And then I remembered something. I am a national newspaper columnist. I occupy a position of enormous privilege. I’m allowed to take part in what we might call the semi-official national discourse. I’m allowed to be robustly critical of all sorts of people. I’m allowed to enrage some of those people and (though I don’t set out to do so) to upset others. I’m given those freedoms because there is a working assumption that free and open and robust debate is not just permissible in, but essential to, a democracy.

If you benefit from those freedoms in the extraordinary and highly privileged way that newspaper columnists do, you have to be very, very careful about the way you conduct yourself.

So instead of hiring a lawyer and suing the Sunday Times, I talked to the paper's Irish editor. He agreed pretty quickly that the article was inaccurate and indefensible. It was taken off the paper's website and a retraction was published the following week.

And that was the end of it. The record was put straight. No money changed hands. No lawyer’s children’s school fees were paid. I still don’t have a BMW.


Occupational hazard
Being defamed is an occupational hazard for opinion-makers who stir up emotions. It has happened to me about a dozen times. I've been accused of some pretty nasty things, from lying to lack of professional competence to outright criminality. Sometimes, if the thing was merely stupid, I've just let it go. At other times, when the defamation was serious, I've tried to sort things out without involving lawyers or looking for money.

It is true, certainly, that the threat of a possible libel action is implicit in these affairs, but it has always seemed to me that for a newspaper columnist it should be an absolute last resort. So I’ve never sent a solicitor’s letter and never sought damages.

I’m not suggesting, of course, that being a newspaper columnist means that you don’t have the same rights to protect your good name as every other citizen. People have to exercise their own judgement about how they react to public comment they believe to be inaccurate, unfair and damaging.

But there’s a price to be paid for the considerable privilege of being granted an especially loud voice in the national conversation.
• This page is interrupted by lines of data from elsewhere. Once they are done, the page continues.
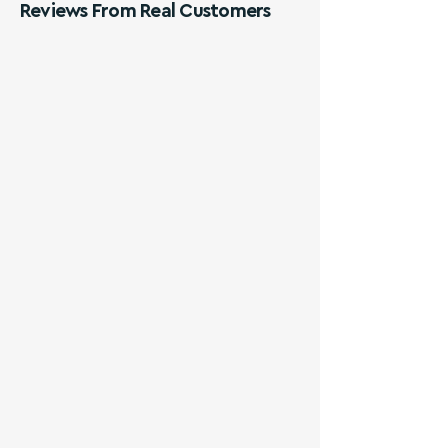
Reviews From Real Customers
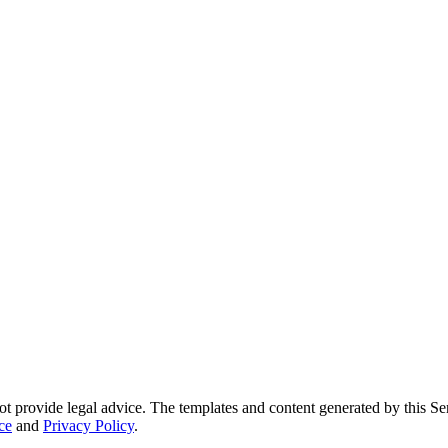
ot provide legal advice. The templates and content generated by this Ser
ce
and
Privacy Policy
.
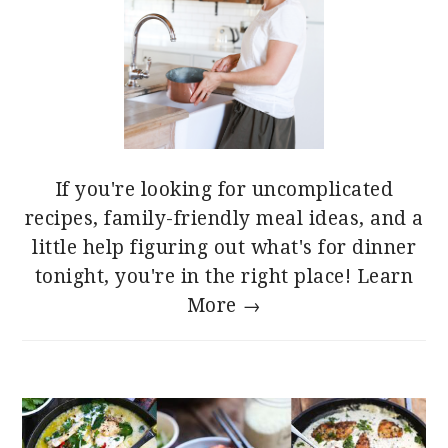
If you're looking for uncomplicated
recipes, family-friendly meal ideas, and a
little help figuring out what's for dinner
tonight, you're in the right place!
Learn
More →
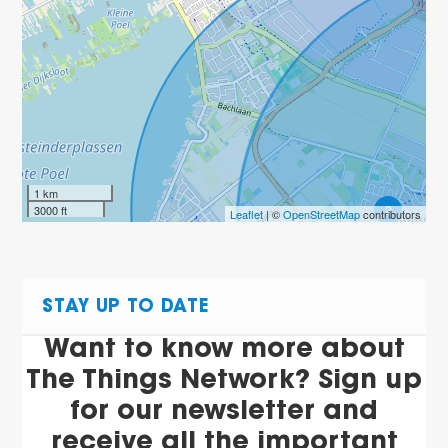
1 km
2
3000 ft
Leaflet
| ©
OpenStreetMap
contributors
STAY UP TO DATE
Want to know more about
The Things Network? Sign up
for our newsletter and
receive all the important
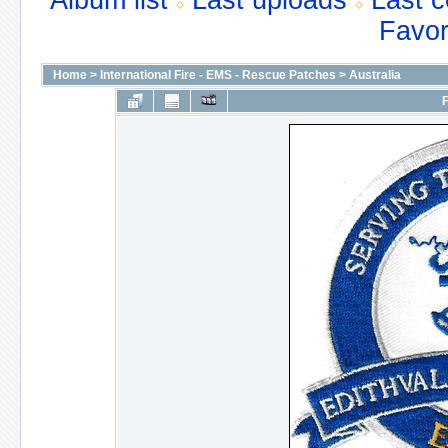
Album list
Last uploads
Last 
Favor
Home
>
International Fire - EMS - Rescue Patches
>
Australia
F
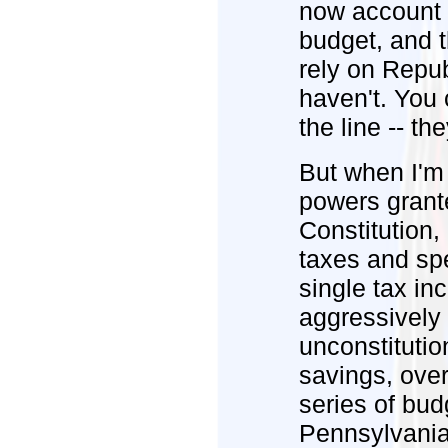
now account 
budget, and t
rely on Repub
haven't. You 
the line -- th
But when I'm 
powers grant
Constitution,
taxes and sp
single tax in
aggressively 
unconstitutio
savings, over
series of bud
Pennsylvania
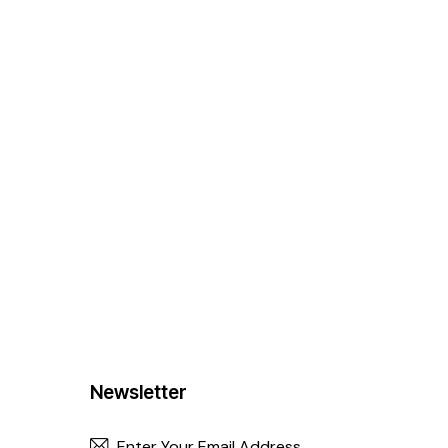
Newsletter
SUBSCRIBE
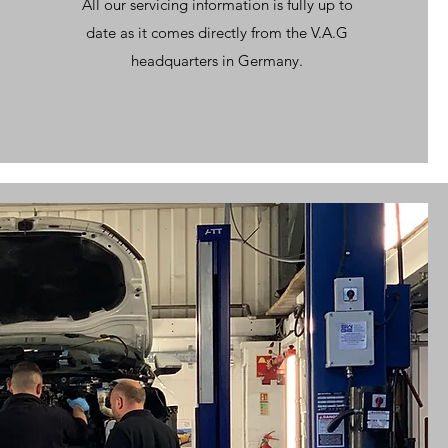
All our servicing information is fully up to
date as it comes directly from the V.A.G
headquarters in Germany.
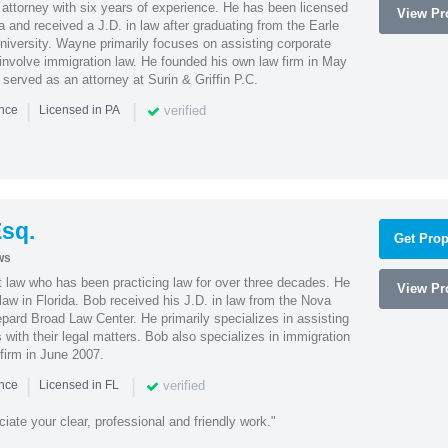
attorney with six years of experience. He has been licensed
View Pro
a and received a J.D. in law after graduating from the Earle
iversity. Wayne primarily focuses on assisting corporate
t involve immigration law. He founded his own law firm in May
e served as an attorney at Surin & Griffin P.C.
|
|
verified
ence
Licensed in PA
sq.
Get Prop
ws
t law who has been practicing law for over three decades. He
View Pro
law in Florida. Bob received his J.D. in law from the Nova
pard Broad Law Center. He primarily specializes in assisting
with their legal matters. Bob also specializes in immigration
firm in June 2007.
|
|
verified
ence
Licensed in FL
iate your clear, professional and friendly work."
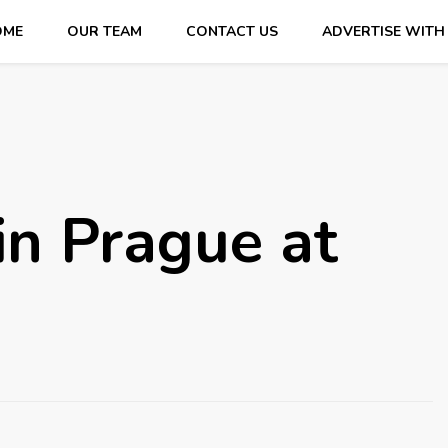
OME
OUR TEAM
CONTACT US
ADVERTISE WITH
in Prague at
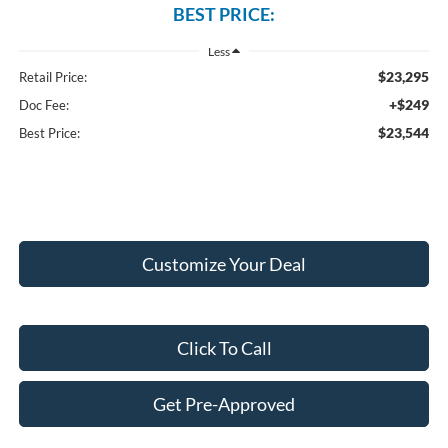
BEST PRICE:
Less
$23,295
Retail Price:
+$249
Doc Fee:
$23,544
Best Price:
Customize Your Deal
Click To Call
Get Pre-Approved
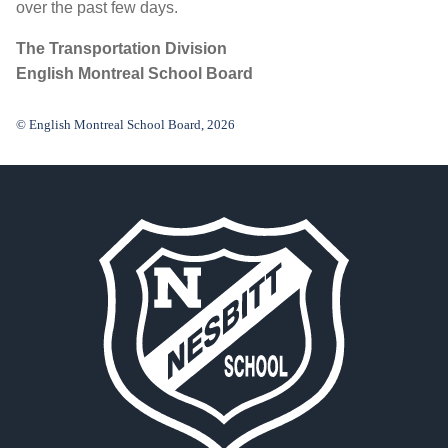
over the past few days.
The Transportation Division
English Montreal School Board
© English Montreal School Board, 2026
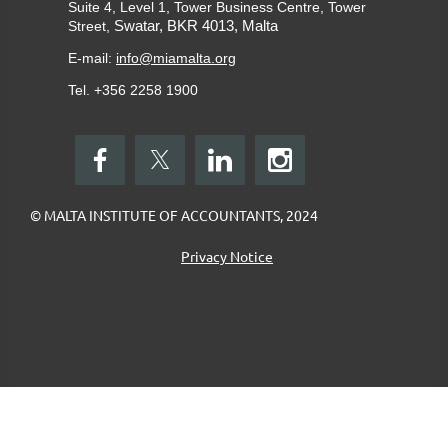
Suite 4, Level 1, Tower Business Centre, Tower
Swatar, BKR 4013, Malta
Street,
E-mail:
info@miamalta.org
Tel. +356 2258 1900
© MALTA INSTITUTE OF ACCOUNTANTS, 2024
Privacy Notice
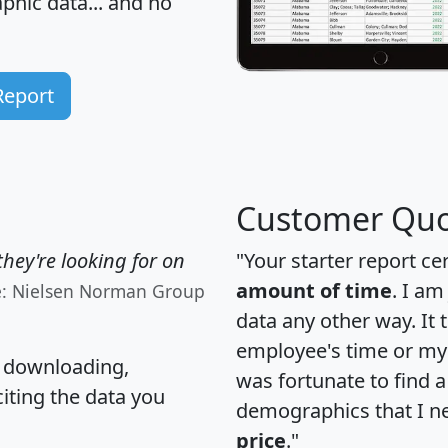
hic data... and
no
Report
Customer Quo
hey're looking for on
"Your starter report ce
amount of time
. I am
e: Nielsen Norman Group
data any other way. It
employee's time or my 
, downloading,
was fortunate to find 
citing the data you
demographics that I n
price
."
With the megaphone comes a duty to protect freedom of expression and a vested interest in keeping it as open as possible. If, for example, you want to be free to call the National Women’s Council “feminazis” or suggest that atheists are not fully human, you need a robust sense of where the limits of acceptable polemic lie.

If I was a fervent Catholic, I might be swayed by another consideration. A man in the New Testament instructs his followers: “Pray for those that calumniate you.” As a sub-human heathen, I wouldn’t go quite that far. But as a columnist I do feel obliged to try to avoid suing them.